General (official) specs
Here are the main official specs and features of the monitor from Asus:
- 32-inch 4K UHD (3840 x 2160) LED backlight display.
- IPS panel with 178° viewing angles.
- 100% sRGB and 100% Rec. 709 wide color gamut.
- Calman Verified and factory calibrated to Delta E < 2 color accuracy.
- DP over USB-C with 90W Power Delivery, DisplayPort, HDMI, and USB hub.
- ASUS ProArt Preset and ProArt Palette provide.
- Tilt, swivel, pivot, and height adjustments.
- Display Surface: Non-Glare
- Pixel Pitch: 0.1845mm
- Brightness (HDR, Peak): 400 cd/㎡
- Brightness: 350cd/㎡
- Contrast Ratio: 1000:1
- Display Colors: 1073.7M (10 bit)
- Response Time: 5ms (GTG)
- Refresh Rate (Max): 60Hz
- HDR (High Dynamic Range) Support: HDR10
Before we go into our test we want to mention our testing equipment. X-rite was kind enough to send us their advanced i1Photo Pro 3 Spectrophotometer that has some pretty amazing capabilities not just for working with monitors but for printing as well. We also used our own i1Display Pro which we use for all our color calibration work and we used both to test the monitor.
By the way, it is worth noting that the i1Display Pro is now sold under the calibrite brand but it is essentially the same line of products (starting from 2021, X-rite refocused on the print and packaging markets while calibrite deals with the consumer side – more on this here).
Using both of the X-rite units we double cheeked the brightness and uniformity of the monitor. As you can see there is certainly more variation than we would like to see here although to be fair for such a large monitor at this price point this is not too uncommon. Peak brightness in the center is just under 366cd/m^2. Surprisingly HDR mode resulted in lower readings.
Asus PA329CV brightness and uniformity test results
Asus PA329CV brightness – HDR mode (this is no mistake – the results are lower than non-HDR mode)
When it comes to colors we used the i1Display Pro with the great free DisplayCAL (3) software and got the following results in terms of Gamut coverage (and Gamut value):
- 99.6% sRGB (113.1% Gamut value).
- 73.2% Adobe RGB (78% Gamut value).
- 80% DCI P3 (80.1% Gamut value).
When it comes to viewing angles, the monitor seems to do a very good job both from the sides and from above which is where you see some cheaper monitors sometimes struggle.
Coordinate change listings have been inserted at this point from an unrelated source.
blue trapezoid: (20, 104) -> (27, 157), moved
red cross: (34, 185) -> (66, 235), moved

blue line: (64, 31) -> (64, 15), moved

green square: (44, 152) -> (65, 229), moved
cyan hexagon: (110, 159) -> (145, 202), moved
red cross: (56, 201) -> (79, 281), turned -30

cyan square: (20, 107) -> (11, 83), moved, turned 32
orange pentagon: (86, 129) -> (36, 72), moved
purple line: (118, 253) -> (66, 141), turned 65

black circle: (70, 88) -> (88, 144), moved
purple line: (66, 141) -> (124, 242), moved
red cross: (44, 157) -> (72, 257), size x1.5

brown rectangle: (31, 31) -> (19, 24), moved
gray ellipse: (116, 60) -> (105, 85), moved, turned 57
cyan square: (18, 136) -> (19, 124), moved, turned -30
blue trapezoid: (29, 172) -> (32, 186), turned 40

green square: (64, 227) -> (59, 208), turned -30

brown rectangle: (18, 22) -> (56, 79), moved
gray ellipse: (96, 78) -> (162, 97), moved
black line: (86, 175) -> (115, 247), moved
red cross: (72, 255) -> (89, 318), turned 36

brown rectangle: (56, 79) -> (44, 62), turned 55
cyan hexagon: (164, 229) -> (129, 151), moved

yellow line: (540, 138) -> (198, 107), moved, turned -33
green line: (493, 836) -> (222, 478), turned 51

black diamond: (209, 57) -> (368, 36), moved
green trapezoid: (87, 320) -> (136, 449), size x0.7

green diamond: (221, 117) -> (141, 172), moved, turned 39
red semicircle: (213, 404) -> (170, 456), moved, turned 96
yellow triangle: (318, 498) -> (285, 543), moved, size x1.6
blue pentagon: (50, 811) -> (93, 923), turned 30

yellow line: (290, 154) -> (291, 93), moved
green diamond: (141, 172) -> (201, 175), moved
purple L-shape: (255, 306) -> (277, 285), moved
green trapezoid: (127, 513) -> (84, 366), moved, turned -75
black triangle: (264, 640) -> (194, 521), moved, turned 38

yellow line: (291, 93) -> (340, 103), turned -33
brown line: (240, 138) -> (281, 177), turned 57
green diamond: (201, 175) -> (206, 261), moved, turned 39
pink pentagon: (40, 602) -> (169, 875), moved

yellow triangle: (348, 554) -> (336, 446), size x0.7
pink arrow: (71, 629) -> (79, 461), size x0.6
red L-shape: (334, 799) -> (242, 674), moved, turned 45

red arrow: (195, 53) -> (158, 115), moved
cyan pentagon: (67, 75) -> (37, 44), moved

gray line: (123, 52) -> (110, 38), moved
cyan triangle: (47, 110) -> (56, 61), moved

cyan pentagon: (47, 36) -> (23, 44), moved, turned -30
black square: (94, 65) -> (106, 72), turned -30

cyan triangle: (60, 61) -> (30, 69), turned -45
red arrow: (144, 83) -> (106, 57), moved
The Asus PA329CV is a budget ProArt monitor however in terms of build quality, ergonomics, and connectivity it is very well made and we have very little to complain about.
The one area where you can see a little of its budget nature compared to some of the higher-end ProArt (and other top-end) monitors is when it comes to performance. While the brightness is certainly sufficient for any “normal” workflow this is not an HDR monitor by any stretch of the imagination and its uniformity is not great but you might need to pay more to get that for this panel size.
Colors and viewing angles are good and the control and extra features make this monitor nice and convenient to work with.
As a general observation, moving from 27” monitors to 32” monitors is simply a huge jump, much bigger than you might expect if you never worked with a 32” before and if you have the space we would highly recommend it and our next 3 monitor setup is likely going to be based around 32″ monitors instead of 27″ ones.
When it comes to pricing, the Asus ProArt PA329CV monitor currently sells for around $780 making it a fairly affordable option for a video/graphic oriented monitor of this size.